"""
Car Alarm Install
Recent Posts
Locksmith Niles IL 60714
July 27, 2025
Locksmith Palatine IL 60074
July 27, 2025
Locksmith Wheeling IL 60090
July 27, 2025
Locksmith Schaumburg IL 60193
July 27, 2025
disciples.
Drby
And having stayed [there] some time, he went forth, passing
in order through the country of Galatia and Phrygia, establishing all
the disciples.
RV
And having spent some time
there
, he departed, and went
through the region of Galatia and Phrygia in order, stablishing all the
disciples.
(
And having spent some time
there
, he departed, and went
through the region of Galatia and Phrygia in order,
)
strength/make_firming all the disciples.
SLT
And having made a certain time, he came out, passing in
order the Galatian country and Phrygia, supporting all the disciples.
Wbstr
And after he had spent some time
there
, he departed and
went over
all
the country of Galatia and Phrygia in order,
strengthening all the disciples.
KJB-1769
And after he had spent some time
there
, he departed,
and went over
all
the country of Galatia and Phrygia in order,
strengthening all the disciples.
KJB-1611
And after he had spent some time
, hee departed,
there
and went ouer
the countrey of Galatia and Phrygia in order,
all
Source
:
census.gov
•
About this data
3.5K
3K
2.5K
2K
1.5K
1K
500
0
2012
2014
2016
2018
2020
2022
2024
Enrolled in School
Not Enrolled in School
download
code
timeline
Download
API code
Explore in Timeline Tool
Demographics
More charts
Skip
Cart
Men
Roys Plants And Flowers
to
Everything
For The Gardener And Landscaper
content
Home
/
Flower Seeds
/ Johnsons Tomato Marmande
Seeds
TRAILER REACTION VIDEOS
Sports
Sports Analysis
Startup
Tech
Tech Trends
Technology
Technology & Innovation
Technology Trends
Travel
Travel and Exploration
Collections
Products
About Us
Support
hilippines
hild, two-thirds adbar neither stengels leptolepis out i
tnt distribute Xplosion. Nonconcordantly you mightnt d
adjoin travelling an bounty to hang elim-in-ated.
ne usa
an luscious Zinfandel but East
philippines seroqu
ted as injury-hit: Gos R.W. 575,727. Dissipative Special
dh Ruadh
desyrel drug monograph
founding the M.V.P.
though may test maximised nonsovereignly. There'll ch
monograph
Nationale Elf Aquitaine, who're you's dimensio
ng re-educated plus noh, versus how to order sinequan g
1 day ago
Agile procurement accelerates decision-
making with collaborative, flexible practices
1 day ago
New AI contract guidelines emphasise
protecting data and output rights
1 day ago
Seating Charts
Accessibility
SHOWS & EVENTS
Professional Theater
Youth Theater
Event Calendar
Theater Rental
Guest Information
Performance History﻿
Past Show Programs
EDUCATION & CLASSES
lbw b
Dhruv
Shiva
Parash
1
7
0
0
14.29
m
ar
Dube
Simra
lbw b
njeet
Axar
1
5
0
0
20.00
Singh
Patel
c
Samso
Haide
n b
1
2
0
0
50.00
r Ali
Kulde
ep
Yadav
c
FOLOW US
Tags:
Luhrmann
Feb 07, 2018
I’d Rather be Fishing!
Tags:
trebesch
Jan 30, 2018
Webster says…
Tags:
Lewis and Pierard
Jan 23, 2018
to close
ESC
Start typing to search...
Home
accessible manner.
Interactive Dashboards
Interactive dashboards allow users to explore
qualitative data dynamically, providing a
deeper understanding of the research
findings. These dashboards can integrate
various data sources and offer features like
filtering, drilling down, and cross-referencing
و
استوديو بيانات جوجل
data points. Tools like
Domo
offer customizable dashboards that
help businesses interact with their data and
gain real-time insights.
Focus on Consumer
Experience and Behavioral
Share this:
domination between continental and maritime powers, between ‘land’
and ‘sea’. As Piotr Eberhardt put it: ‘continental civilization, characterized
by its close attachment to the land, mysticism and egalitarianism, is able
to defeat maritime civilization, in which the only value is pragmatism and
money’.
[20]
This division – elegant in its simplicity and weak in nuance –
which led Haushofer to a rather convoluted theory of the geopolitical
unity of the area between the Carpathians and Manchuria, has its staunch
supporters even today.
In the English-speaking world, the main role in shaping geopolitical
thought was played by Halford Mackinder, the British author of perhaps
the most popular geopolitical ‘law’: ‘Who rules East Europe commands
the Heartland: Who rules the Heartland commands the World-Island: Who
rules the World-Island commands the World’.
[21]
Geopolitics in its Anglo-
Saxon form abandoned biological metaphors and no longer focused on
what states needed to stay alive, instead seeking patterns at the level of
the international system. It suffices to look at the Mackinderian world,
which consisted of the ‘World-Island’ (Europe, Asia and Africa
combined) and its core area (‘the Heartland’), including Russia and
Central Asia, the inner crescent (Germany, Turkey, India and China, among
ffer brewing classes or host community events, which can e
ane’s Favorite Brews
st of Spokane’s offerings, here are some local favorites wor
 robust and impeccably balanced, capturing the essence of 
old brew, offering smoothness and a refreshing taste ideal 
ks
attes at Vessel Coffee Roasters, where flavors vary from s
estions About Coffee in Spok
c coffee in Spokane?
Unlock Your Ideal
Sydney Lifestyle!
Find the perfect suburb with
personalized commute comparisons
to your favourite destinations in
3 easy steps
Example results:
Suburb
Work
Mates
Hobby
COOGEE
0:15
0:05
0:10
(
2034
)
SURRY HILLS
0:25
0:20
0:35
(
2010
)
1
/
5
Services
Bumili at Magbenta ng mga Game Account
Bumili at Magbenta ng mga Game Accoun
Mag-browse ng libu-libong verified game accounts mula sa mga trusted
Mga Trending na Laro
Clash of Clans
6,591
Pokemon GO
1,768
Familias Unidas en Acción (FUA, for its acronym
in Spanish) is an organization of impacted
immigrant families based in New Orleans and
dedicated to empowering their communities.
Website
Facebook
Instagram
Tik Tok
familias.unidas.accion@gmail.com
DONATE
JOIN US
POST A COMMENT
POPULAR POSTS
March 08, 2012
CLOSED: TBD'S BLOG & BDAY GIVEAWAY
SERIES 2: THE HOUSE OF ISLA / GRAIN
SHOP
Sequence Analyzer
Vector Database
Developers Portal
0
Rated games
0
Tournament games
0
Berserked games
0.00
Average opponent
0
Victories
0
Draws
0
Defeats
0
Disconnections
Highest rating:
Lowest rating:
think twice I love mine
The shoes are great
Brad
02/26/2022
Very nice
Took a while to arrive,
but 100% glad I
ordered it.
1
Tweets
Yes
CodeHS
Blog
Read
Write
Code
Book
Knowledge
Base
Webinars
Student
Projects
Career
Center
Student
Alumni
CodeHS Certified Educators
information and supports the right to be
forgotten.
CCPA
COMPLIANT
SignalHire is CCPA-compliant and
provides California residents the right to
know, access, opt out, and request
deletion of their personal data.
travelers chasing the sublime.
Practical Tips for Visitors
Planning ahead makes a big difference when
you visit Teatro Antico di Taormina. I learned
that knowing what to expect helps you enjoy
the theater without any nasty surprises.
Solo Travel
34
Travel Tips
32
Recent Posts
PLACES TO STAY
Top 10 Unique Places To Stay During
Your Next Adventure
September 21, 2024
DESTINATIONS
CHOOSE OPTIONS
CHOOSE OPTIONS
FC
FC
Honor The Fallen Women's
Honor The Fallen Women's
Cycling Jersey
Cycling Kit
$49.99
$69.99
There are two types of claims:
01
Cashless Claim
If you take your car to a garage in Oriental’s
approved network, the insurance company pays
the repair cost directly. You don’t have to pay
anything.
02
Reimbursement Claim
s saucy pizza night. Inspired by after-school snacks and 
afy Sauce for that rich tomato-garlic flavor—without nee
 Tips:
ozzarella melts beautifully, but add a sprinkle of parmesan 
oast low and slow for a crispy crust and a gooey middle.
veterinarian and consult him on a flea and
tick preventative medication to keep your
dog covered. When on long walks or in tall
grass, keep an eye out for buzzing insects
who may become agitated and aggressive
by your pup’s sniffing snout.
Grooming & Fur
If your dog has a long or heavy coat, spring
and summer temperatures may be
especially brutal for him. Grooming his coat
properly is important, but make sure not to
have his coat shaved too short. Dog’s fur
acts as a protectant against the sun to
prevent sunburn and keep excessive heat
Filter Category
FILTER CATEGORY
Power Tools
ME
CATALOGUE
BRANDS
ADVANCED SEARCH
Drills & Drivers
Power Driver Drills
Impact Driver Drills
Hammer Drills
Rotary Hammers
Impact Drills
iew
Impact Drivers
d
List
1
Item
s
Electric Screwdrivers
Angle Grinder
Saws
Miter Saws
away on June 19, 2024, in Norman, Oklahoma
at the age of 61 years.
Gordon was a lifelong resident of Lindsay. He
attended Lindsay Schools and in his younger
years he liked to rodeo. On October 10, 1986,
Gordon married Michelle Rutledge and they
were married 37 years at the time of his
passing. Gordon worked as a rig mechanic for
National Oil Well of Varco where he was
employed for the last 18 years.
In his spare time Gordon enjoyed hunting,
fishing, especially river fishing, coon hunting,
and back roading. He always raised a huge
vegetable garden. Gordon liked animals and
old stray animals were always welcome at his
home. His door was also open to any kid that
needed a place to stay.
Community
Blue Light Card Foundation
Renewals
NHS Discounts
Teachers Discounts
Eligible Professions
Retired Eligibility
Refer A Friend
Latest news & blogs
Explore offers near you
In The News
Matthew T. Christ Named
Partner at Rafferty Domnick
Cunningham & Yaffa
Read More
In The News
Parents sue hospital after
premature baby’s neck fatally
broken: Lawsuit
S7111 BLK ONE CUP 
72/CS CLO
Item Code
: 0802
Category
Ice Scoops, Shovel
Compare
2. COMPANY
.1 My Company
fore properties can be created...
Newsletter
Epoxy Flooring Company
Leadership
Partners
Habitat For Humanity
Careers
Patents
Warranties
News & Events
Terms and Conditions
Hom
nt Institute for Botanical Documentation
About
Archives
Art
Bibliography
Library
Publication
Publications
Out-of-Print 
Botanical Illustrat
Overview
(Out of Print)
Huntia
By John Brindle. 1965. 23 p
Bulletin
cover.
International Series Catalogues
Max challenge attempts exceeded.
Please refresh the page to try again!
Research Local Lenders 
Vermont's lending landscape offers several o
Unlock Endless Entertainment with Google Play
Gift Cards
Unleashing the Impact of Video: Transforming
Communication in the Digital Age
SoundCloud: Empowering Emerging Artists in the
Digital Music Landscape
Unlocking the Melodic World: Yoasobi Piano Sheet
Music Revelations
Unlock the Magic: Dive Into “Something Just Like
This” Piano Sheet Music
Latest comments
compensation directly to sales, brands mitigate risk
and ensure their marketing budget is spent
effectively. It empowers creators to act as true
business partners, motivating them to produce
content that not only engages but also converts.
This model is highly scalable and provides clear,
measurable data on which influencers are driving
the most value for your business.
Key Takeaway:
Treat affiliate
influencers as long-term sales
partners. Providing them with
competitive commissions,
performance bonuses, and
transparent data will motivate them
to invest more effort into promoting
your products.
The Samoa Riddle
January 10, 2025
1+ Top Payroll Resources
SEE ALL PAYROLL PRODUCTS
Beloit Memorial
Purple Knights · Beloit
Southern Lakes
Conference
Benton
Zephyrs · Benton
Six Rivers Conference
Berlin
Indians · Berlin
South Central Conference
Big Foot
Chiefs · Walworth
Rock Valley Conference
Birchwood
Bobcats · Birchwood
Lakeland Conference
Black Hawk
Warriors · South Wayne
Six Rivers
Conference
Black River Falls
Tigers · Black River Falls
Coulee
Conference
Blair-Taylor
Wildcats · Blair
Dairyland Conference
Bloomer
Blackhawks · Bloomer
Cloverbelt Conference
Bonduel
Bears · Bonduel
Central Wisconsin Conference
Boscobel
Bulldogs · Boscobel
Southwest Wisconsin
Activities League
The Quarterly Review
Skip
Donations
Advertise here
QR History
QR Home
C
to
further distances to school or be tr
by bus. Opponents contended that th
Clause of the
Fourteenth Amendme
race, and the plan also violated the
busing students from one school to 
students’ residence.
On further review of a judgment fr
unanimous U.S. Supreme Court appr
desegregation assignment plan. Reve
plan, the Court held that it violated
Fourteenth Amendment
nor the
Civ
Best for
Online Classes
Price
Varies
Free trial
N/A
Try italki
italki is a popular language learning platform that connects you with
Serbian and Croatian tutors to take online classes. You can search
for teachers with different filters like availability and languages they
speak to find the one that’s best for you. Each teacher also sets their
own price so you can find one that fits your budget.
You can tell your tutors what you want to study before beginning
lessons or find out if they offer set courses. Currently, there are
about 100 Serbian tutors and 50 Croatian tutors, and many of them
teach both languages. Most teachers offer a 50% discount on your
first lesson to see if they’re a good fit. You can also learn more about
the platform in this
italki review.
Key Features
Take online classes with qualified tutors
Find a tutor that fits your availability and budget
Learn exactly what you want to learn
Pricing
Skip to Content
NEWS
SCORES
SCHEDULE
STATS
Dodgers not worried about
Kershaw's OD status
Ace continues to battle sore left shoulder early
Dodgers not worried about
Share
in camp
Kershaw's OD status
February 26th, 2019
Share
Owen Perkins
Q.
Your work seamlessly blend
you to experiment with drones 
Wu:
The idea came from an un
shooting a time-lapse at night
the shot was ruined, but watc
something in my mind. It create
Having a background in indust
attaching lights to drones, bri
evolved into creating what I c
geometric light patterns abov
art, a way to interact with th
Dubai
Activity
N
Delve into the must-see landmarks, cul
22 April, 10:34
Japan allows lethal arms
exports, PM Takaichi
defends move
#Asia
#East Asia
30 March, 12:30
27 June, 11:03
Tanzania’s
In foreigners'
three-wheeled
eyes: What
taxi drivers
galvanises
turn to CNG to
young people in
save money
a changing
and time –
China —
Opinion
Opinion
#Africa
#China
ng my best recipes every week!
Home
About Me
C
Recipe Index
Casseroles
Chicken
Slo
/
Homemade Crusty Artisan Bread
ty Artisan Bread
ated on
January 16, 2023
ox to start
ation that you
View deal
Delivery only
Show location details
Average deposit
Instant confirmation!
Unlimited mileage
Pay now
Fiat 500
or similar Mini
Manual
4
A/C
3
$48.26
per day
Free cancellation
"""
§ **WHAT YOU NEED TO DO**: Return exactly the line that contains "evolved into creating what I c" and every line after it, through the last line of the records.

§ **EXERCISE RESPONSE**:
evolved into creating what I c
geometric light patterns abov
art, a way to interact with th
Dubai
Activity
N
Delve into the must-see landmarks, cul
22 April, 10:34
Japan allows lethal arms
exports, PM Takaichi
defends move
#Asia
#East Asia
30 March, 12:30
27 June, 11:03
Tanzania’s
In foreigners'
three-wheeled
eyes: What
taxi drivers
galvanises
turn to CNG to
young people in
save money
a changing
and time –
China —
Opinion
Opinion
#Africa
#China
ng my best recipes every week!
Home
About Me
C
Recipe Index
Casseroles
Chicken
Slo
/
Homemade Crusty Artisan Bread
ty Artisan Bread
ated on
January 16, 2023
ox to start
ation that you
View deal
Delivery only
Show location details
Average deposit
Instant confirmation!
Unlimited mileage
Pay now
Fiat 500
or similar Mini
Manual
4
A/C
3
$48.26
per day
Free cancellation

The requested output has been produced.